Go line by line through the records below. Copy whichever lines contain the string "компании".
========================
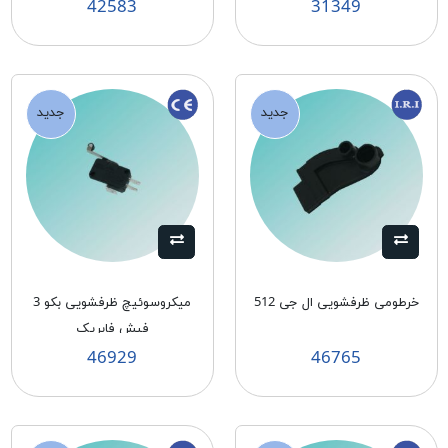
42583
31349
جدید
جدید
خرطومی ظرفشويی ال جی 512
ميكروسوئيچ ظرفشويی بكو 3
فيش فابريک
46929
46765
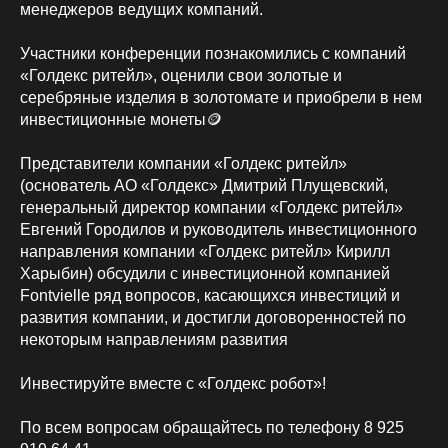
менеджеров ведущих компаний.
Участники конференции познакомились с компаний
«Голдекс ритейл», оценили свои золотые и
серебряные изделия в золотомате и приобрели в нем
инвестиционные монеты🪙
Представители компании «Голдекс ритейл»
(основатель АО «Голдекс» Дмитрий Плущевский,
генеральный директор компании «Голдекс ритейл»
Евгений Городилов и руководитель инвестиционного
направления компании «Голдекс ритейл» Кирилл
Харыбин) обсудили с инвестиционной компанией
Fontvielle ряд вопросов, касающихся инвестиций и
развития компании, и достигли договоренностей по
некоторым направлениям развития
Инвестируйте вместе с «Голдекс робот»!
По всем вопросам обращайтесь по телефону 8 925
========================
**Answer box:**
Представители компании «Голдекс ритейл»
генеральный директор компании «Голдекс ритейл»
направления компании «Голдекс ритейл» Кирилл
развития компании, и достигли договоренностей по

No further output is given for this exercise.